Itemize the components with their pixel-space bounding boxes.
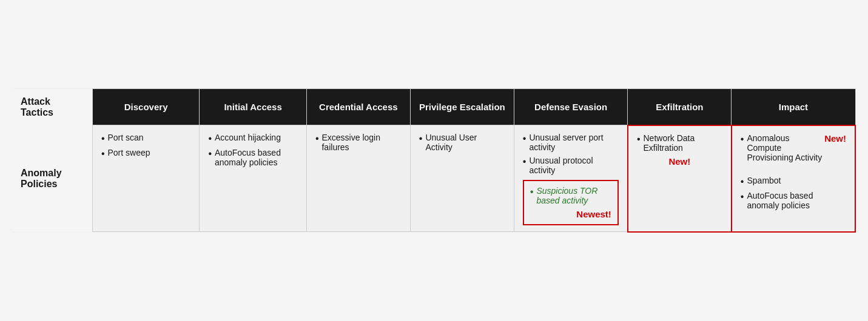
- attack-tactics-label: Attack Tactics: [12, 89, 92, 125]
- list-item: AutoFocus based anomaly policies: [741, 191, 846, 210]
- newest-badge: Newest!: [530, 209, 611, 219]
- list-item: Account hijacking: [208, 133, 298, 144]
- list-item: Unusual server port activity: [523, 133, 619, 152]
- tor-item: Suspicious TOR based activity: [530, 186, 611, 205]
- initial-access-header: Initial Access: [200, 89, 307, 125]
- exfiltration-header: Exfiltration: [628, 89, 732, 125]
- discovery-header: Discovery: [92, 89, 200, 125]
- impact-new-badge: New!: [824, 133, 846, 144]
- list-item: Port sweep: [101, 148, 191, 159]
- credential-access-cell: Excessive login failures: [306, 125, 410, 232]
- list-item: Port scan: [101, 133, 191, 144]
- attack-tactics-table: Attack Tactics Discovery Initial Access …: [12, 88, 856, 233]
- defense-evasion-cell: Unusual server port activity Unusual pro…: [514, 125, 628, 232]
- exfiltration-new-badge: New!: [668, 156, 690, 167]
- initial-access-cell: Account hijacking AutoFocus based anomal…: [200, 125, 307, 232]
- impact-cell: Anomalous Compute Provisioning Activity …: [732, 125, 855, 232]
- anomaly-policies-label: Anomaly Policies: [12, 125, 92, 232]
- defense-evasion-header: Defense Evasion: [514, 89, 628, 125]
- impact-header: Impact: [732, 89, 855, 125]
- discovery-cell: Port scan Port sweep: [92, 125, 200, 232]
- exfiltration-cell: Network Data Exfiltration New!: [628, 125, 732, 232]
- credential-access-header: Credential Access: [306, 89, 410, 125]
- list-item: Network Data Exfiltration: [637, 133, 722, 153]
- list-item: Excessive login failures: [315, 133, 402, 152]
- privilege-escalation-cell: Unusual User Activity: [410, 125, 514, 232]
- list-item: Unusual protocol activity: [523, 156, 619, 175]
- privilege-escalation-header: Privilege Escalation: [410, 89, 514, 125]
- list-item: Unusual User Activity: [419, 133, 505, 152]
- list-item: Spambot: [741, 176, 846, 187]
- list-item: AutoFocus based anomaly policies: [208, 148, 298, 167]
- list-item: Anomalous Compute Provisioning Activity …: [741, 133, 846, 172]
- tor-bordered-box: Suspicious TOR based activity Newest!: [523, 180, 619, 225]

= EXERCISE =
The word "hijacking" appears in some lines of the data; state how many such lines there are, and nothing further.

= REPLY TO THE TASK =
2